Wat drijft je om je engagement voor die éne ziekte waardoor je in je eigen gezin werd getroffen uit te breiden naar een engagement naar alle mensen getroffen door één van de meer dan 6000 bekende zeldzame ziekten?    
 
“In onze zoektocht naar de juiste zorg voor Ward hebben wij ons erg verloren gevoeld. Na jaren hebben we in het buitenland veel betere expertise gevonden dan toen te vinden was in België. Wij hebben veel van de obstakels ondervonden die alle mensen met een zeldzame ziekte tegen komen: leven met een ziekte die niemand kent, waarvoor geen goede behandeling bestaat en soms nauwelijks interesse is bij artsen. In veel gevallen duurt het ook pijnlijk lang voor er een diagnose is, of zijn de beschikbare behandelingen onbetaalbaar. Zeldzame ziekten vragen daarom volgens ons om een specifiek beleid.
Elke patiënt moet ergens terecht kunnen, in plaats van rond te dwalen op zoek naar een expert voor diagnose, behandeling en informatie. De slogan op de RaDiOrg flyers is ook één van mijn drijfveren: “Geen enkele ziekte is zo zeldzaam dat ze geen aandacht verdient!” ”

Je bent erg overtuigd van het belang van internationale samenwerking?
“Absoluut. Goede internationale kennisnetwerken zijn cruciaal om in geval van zeldzame ziekten tot de juiste zorg te komen.

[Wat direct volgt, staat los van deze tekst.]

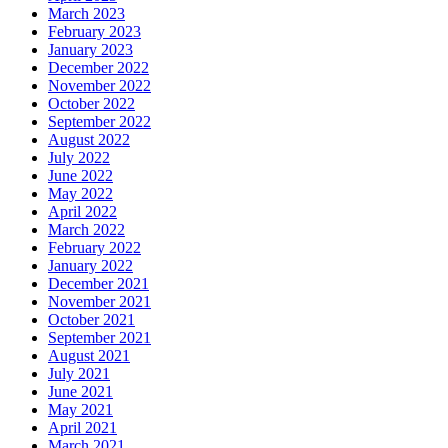
March 2023
February 2023
January 2023
December 2022
November 2022
October 2022
September 2022
August 2022
July 2022
June 2022
May 2022
April 2022
March 2022
February 2022
January 2022
December 2021
November 2021
October 2021
September 2021
August 2021
July 2021
June 2021
May 2021
April 2021
March 2021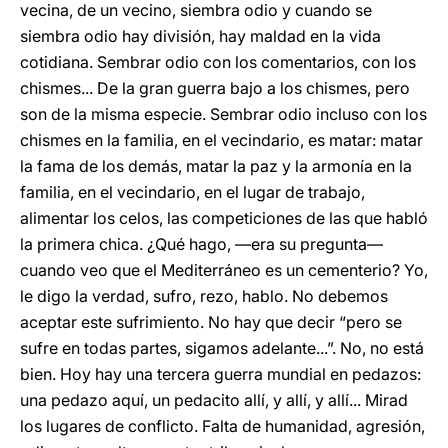
vecina, de un vecino, siembra odio y cuando se
siembra odio hay división, hay maldad en la vida
cotidiana. Sembrar odio con los comentarios, con los
chismes... De la gran guerra bajo a los chismes, pero
son de la misma especie. Sembrar odio incluso con los
chismes en la familia, en el vecindario, es matar: matar
la fama de los demás, matar la paz y la armonía en la
familia, en el vecindario, en el lugar de trabajo,
alimentar los celos, las competiciones de las que habló
la primera chica. ¿Qué hago, —era su pregunta—
cuando veo que el Mediterráneo es un cementerio? Yo,
le digo la verdad, sufro, rezo, hablo. No debemos
aceptar este sufrimiento. No hay que decir “pero se
sufre en todas partes, sigamos adelante...”. No, no está
bien. Hoy hay una tercera guerra mundial en pedazos:
una pedazo aquí, un pedacito allí, y allí, y allí... Mirad
los lugares de conflicto. Falta de humanidad, agresión,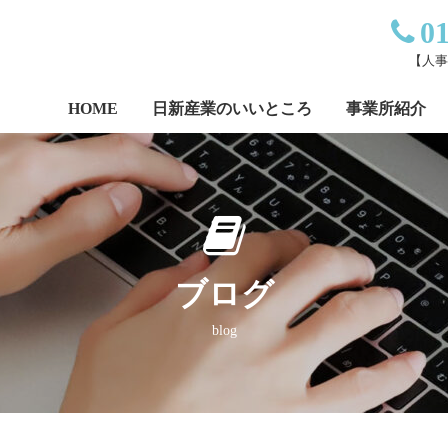
0
【人事直
HOME
日新産業のいいところ
事業所紹介
ブログ
blog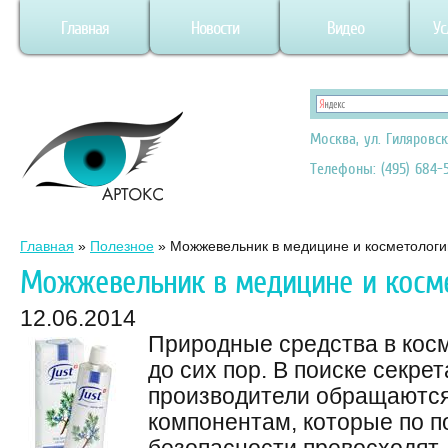
Главная
Новости
Видео
Ус
Москва, ул. Гиляровск
Телефоны: (495) 684-5
Главная
»
Полезное
»
Можжевельник в медицине и косметологи
Можжевельник в медицине и косм
12.06.2014
Природные средства в кос
до сих пор. В поиске секре
производители обращаются
компонентам, которые по п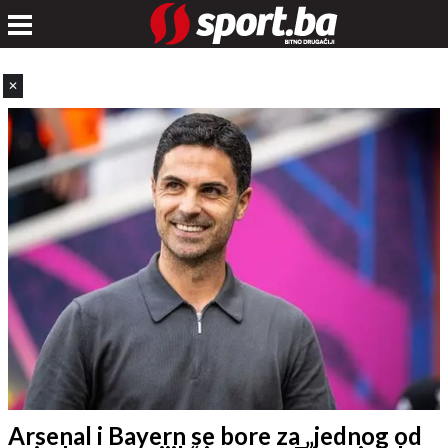
✕
Arsenal i Bayern se bore za „jednog od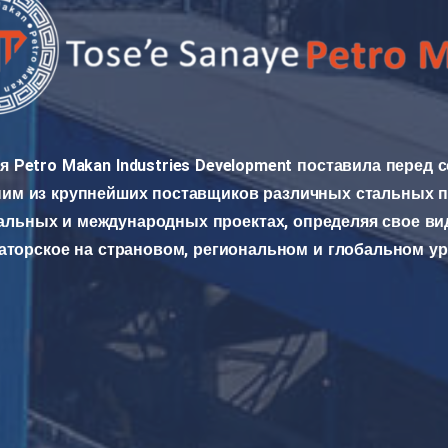
 Petro Makan Industries Development поставила перед 
ним из крупнейших поставщиков различных стальных 
альных и международных проектах, определяя свое ви
аторское на страновом, региональном и глобальном ур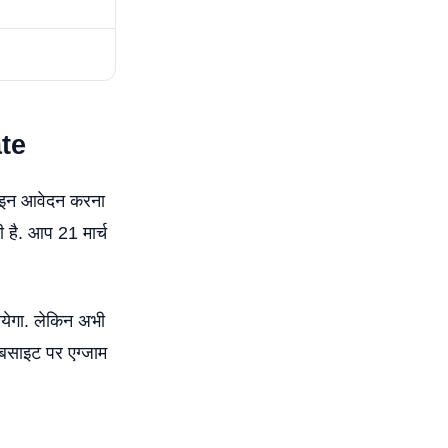
te
ाइन आवेदन करना
है. आप 21 मार्च
ायेगा. लेकिन अभी
ेबसाइट पर एग्जाम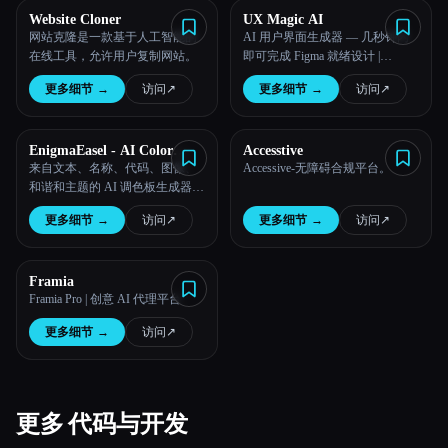
Website Cloner
UX Magic AI
网站克隆是一款基于人工智能的
AI 用户界面生成器 — 几秒钟内
在线工具，允许用户复制网站。
即可完成 Figma 就绪设计 |
uxMagic
更多细节
→
访问
↗︎
更多细节
→
访问
↗︎
EnigmaEasel - AI Color
Accesstive
Palette Generator
来自文本、名称、代码、图像、
Accessive-无障碍合规平台。
和谐和主题的 AI 调色板生成器-
EnigmaEasel
更多细节
→
访问
↗︎
更多细节
→
访问
↗︎
Framia
Framia Pro | 创意 AI 代理平台
更多细节
→
访问
↗︎
更多 代码与开发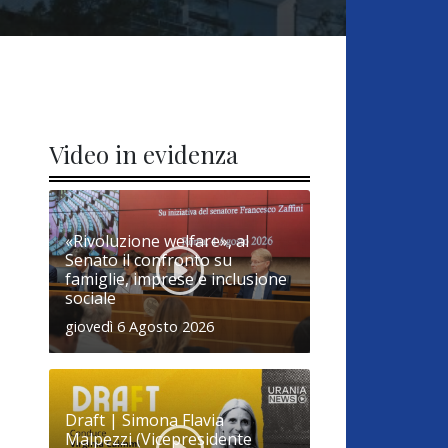
Video in evidenza
«Rivoluzione welfare», al
Senato il confronto su
famiglie, imprese e inclusione
sociale
giovedì 6 Agosto 2026
Draft | Simona Flavia
Malpezzi (Vicepresidente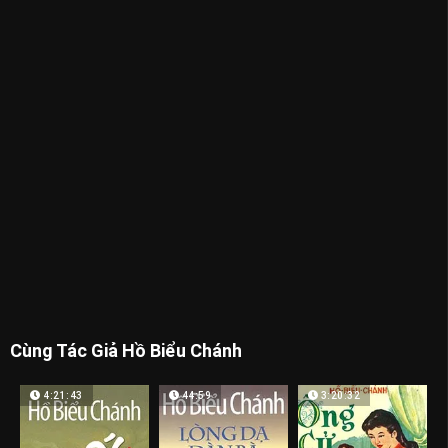
Cùng Tác Giả Hồ Biểu Chánh
4:21:43
44:59
3:20:32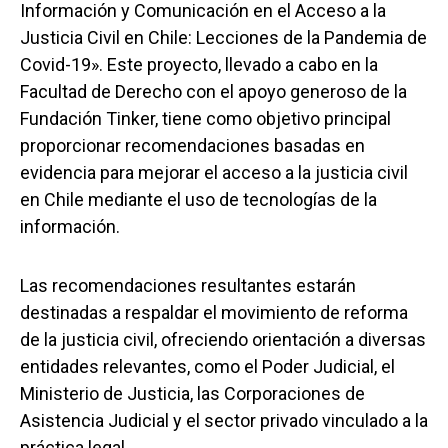
Información y Comunicación en el Acceso a la
Justicia Civil en Chile: Lecciones de la Pandemia de
Covid-19». Este proyecto, llevado a cabo en la
Facultad de Derecho con el apoyo generoso de la
Fundación Tinker, tiene como objetivo principal
proporcionar recomendaciones basadas en
evidencia para mejorar el acceso a la justicia civil
en Chile mediante el uso de tecnologías de la
información.
Las recomendaciones resultantes estarán
destinadas a respaldar el movimiento de reforma
de la justicia civil, ofreciendo orientación a diversas
entidades relevantes, como el Poder Judicial, el
Ministerio de Justicia, las Corporaciones de
Asistencia Judicial y el sector privado vinculado a la
práctica legal.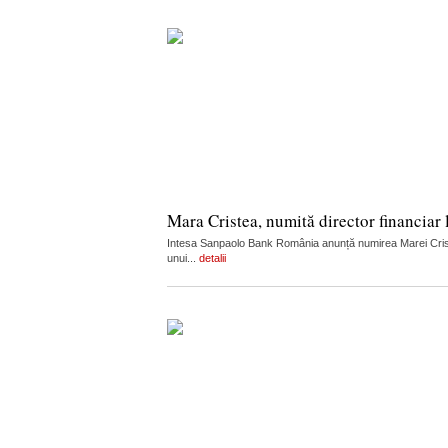
Mara Cristea, numită director financia
Intesa Sanpaolo Bank România anunță numirea Marei Cristea
unui...
detalii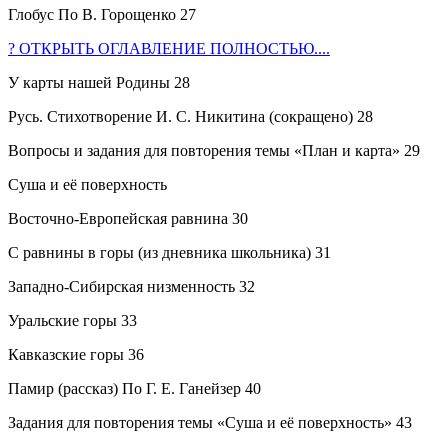
Глобус По В. Горощенко 27
? ОТКРЫТЬ ОГЛАВЛЕНИЕ ПОЛНОСТЬЮ....
У карты нашей Родины 28
Русь. Стихотворение И. С. Никитина (сокращено) 28
Вопросы и задания для повторения темы «План и карта» 29
Суша и её поверхность
Восточно-Европейская равнина 30
С равнины в горы (из дневника школьника) 31
Западно-Сибирская низменность 32
Уральские горы 33
Кавказские горы 36
Памир (рассказ) По Г. Е. Ганейзер 40
Задания для повторения темы «Суша и её поверхность» 43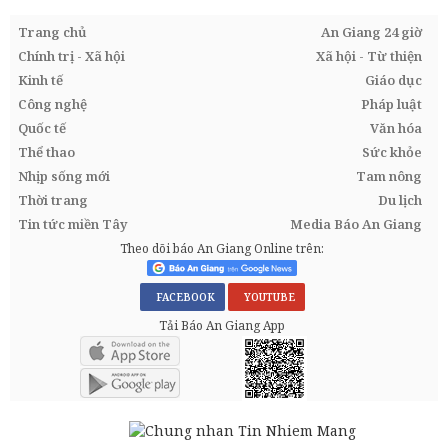
Trang chủ
An Giang 24 giờ
Chính trị - Xã hội
Xã hội - Từ thiện
Kinh tế
Giáo dục
Công nghệ
Pháp luật
Quốc tế
Văn hóa
Thể thao
Sức khỏe
Nhịp sống mới
Tam nông
Thời trang
Du lịch
Tin tức miền Tây
Media Báo An Giang
Theo dõi báo An Giang Online trên:
FACEBOOK
YOUTUBE
Tải Báo An Giang App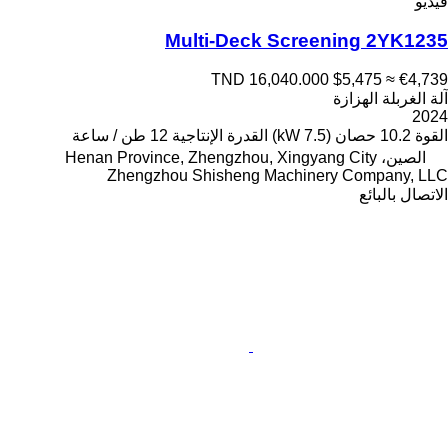
فيديو
Multi-Deck Screening 2YK1235
TND 16,040.000
$5,475
≈ €4,739
آلة الغربلة الهزازة
2024
القوة
10.2 حصان (7.5 kW)
القدرة الإنتاجية
12 طن / ساعة
الصين، Henan Province, Zhengzhou, Xingyang City
Zhengzhou Shisheng Machinery Company, LLC
الاتصال بالبائع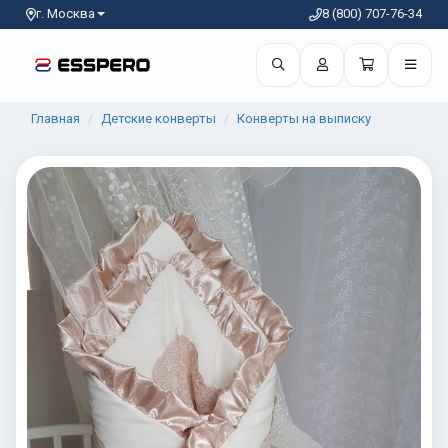
г. Москва
8 (800) 707-76-34
Главная
Детские конверты
Конверты на выписку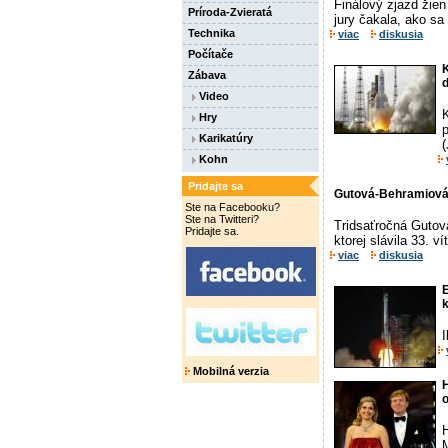
Finálový zjazd žien
Príroda-Zvieratá
jury čakala, ako sa 
Technika
viac
diskusia
Počítače
K
Zábava
d
Video
K
Hry
Karikatúry
(
Kohn
Pridajte sa
Gutová-Behramiová v
Ste na Facebooku?
Ste na Twitteri?
Tridsaťročná Gutov
Pridajte sa.
ktorej slávila 33. v
viac
diskusia
k
I
Mobilná verzia
H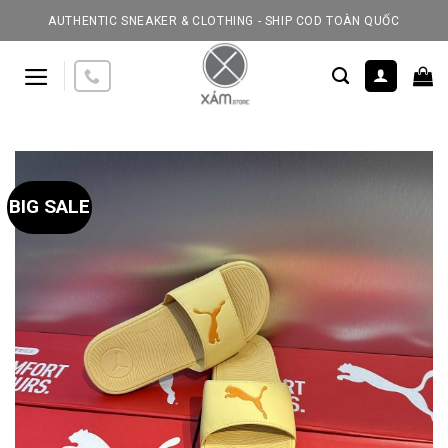
Skip
AUTHENTIC SNEAKER & CLOTHING - SHIP COD TOÀN QUỐC
to
content
BIG SALE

Want precies omwille van de zeldzaamheid is het onzinnig te verwachten dat je steeds alle up-to-date expertise in eigen land zal vinden, laat staan in Vlaanderen.
Daarom ook is de ontwikkeling van de ERN’s (European Reference Networks) door de Europese Unie van buitengewoon belang. Eurordis (de Europese vereniging voor zeldzame ziekten) is een belangrijke motor geweest bij het tot standkomen van deze beleidsbeslissing.”

Kan je enkele voorbeelden geven van gemeenschappelijk belangen voor mensen met ziekten die zo ver uit mekaar liggen als bijvoorbeeld bindweefselziekten en Tubereuze Sclerose Complex?
Er zijn er zoveel: het ontwikkelen van referentienetwerken en expertisecentra, zo nodig toegang tot zorg in het buitenland, patiëntgerichte communicatie, goede genetische counseling, het ontwikkelen van multidisciplinaire elektronische patiëntendossiers, aandacht voor zogenaamde ‘unmet needs’ (noden die vaak over het hoofd worden gezien omwille van de complexiteit van een aandoening), enz.”

De passie en kennis waarmee Ingrid Jageneau voor haar zaak pleit is ronduit inspirerend. We vragen haar nog gauw wie haar kan inspireren om de motor draaiende te houden.
“Voor mij is de uitspraak van de CEO van Eurordis, Yann LeCam  “everybody deserves a home” een bijzonder warme en inspirerende samenvatting van het doel van ons werk!”


In 2009 stond Merel, een patientje met E.B.
op de internationale poster van Rare Disease Day.
Merel is intussen overleden aan de gevolgen van de ziekte.